**Records to process**
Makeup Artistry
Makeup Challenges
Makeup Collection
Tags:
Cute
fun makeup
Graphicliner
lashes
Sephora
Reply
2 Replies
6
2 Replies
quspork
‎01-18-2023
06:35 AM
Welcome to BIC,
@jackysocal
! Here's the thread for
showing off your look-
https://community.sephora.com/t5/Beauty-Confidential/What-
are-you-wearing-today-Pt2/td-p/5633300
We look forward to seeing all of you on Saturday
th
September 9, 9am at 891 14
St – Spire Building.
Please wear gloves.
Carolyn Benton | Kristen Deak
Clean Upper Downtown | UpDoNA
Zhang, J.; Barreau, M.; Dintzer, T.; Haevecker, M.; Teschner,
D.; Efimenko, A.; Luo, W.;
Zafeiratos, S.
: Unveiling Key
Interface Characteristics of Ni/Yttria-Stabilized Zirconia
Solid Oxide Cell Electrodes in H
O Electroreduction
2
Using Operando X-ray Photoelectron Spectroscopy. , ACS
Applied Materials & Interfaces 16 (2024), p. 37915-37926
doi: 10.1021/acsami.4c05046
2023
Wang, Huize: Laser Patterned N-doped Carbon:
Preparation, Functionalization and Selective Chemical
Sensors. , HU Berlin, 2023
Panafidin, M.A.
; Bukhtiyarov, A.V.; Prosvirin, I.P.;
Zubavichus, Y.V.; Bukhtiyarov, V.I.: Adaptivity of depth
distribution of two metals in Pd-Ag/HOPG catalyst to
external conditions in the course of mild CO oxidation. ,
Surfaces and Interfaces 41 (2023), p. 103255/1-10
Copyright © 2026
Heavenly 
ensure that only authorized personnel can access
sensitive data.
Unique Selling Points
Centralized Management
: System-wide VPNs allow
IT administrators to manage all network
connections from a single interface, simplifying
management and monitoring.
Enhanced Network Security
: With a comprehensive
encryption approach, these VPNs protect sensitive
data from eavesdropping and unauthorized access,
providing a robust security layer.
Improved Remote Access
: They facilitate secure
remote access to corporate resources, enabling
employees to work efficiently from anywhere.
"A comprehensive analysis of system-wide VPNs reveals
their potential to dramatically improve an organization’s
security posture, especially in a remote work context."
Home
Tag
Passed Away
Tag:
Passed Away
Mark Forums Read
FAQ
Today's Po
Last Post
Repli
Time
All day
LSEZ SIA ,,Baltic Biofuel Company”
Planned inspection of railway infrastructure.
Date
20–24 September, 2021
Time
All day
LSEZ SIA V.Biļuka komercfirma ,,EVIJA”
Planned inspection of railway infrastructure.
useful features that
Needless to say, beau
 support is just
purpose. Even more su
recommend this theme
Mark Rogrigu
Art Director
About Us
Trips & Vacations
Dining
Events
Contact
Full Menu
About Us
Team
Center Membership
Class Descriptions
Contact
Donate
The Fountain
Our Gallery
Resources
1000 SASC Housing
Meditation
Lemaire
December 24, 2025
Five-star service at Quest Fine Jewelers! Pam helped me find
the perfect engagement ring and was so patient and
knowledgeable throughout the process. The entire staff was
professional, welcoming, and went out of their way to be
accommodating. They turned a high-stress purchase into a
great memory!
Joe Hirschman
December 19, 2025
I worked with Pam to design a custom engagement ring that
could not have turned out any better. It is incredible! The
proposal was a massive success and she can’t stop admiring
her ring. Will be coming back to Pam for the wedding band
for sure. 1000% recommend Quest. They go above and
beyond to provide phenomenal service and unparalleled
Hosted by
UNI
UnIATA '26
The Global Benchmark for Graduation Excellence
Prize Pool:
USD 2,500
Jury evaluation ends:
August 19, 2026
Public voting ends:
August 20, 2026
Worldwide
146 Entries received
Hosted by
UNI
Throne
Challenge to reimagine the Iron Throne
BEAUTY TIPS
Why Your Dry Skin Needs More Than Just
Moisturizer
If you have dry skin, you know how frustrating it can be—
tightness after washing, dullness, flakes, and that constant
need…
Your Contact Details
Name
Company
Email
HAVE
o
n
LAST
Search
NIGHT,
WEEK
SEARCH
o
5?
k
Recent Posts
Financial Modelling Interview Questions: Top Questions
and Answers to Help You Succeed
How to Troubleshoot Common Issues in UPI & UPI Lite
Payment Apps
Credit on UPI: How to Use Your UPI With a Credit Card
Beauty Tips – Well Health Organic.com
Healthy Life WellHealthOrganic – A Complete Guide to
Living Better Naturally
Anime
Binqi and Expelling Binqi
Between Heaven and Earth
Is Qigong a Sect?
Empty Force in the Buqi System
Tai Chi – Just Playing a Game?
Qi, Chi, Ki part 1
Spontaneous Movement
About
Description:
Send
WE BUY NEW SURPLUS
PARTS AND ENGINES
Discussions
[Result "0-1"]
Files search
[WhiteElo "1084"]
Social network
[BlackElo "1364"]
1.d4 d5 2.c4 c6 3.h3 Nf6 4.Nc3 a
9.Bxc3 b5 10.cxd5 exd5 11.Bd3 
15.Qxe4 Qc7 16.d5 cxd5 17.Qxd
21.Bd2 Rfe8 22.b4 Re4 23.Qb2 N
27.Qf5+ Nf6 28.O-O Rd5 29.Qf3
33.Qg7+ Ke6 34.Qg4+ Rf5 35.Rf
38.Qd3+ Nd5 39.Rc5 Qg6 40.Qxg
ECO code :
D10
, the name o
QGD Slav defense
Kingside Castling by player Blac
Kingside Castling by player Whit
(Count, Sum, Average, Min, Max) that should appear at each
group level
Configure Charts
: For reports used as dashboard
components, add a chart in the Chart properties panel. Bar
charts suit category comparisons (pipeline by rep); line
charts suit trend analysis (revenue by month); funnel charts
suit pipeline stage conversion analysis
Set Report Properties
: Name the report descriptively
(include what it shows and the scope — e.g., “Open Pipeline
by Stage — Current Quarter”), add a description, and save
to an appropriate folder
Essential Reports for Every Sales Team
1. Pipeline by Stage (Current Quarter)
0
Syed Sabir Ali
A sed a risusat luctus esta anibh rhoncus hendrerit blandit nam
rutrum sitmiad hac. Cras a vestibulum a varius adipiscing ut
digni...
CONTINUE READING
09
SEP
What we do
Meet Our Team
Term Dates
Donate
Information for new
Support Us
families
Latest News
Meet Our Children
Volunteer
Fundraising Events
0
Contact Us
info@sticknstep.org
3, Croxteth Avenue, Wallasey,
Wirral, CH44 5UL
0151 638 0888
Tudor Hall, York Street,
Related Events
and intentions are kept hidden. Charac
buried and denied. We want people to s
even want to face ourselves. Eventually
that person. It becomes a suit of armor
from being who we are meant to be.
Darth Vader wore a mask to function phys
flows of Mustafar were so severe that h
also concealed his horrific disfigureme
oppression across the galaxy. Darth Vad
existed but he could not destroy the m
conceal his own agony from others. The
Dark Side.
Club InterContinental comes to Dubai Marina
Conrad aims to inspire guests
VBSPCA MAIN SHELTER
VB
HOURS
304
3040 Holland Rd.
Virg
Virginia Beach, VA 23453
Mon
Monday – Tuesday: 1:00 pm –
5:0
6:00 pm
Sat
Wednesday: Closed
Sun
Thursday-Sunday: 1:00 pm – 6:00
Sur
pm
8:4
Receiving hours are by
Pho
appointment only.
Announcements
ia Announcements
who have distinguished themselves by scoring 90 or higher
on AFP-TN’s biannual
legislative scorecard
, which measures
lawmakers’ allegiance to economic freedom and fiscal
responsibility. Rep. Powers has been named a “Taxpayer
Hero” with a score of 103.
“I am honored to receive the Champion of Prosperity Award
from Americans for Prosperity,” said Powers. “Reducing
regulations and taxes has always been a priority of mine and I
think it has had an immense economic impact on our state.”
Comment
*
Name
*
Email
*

**Work required**
What lines in the data hold the word "comprehensive"? Return them.

**Reply**
: With a comprehensive
"A comprehensive analysis of system-wide VPNs reveals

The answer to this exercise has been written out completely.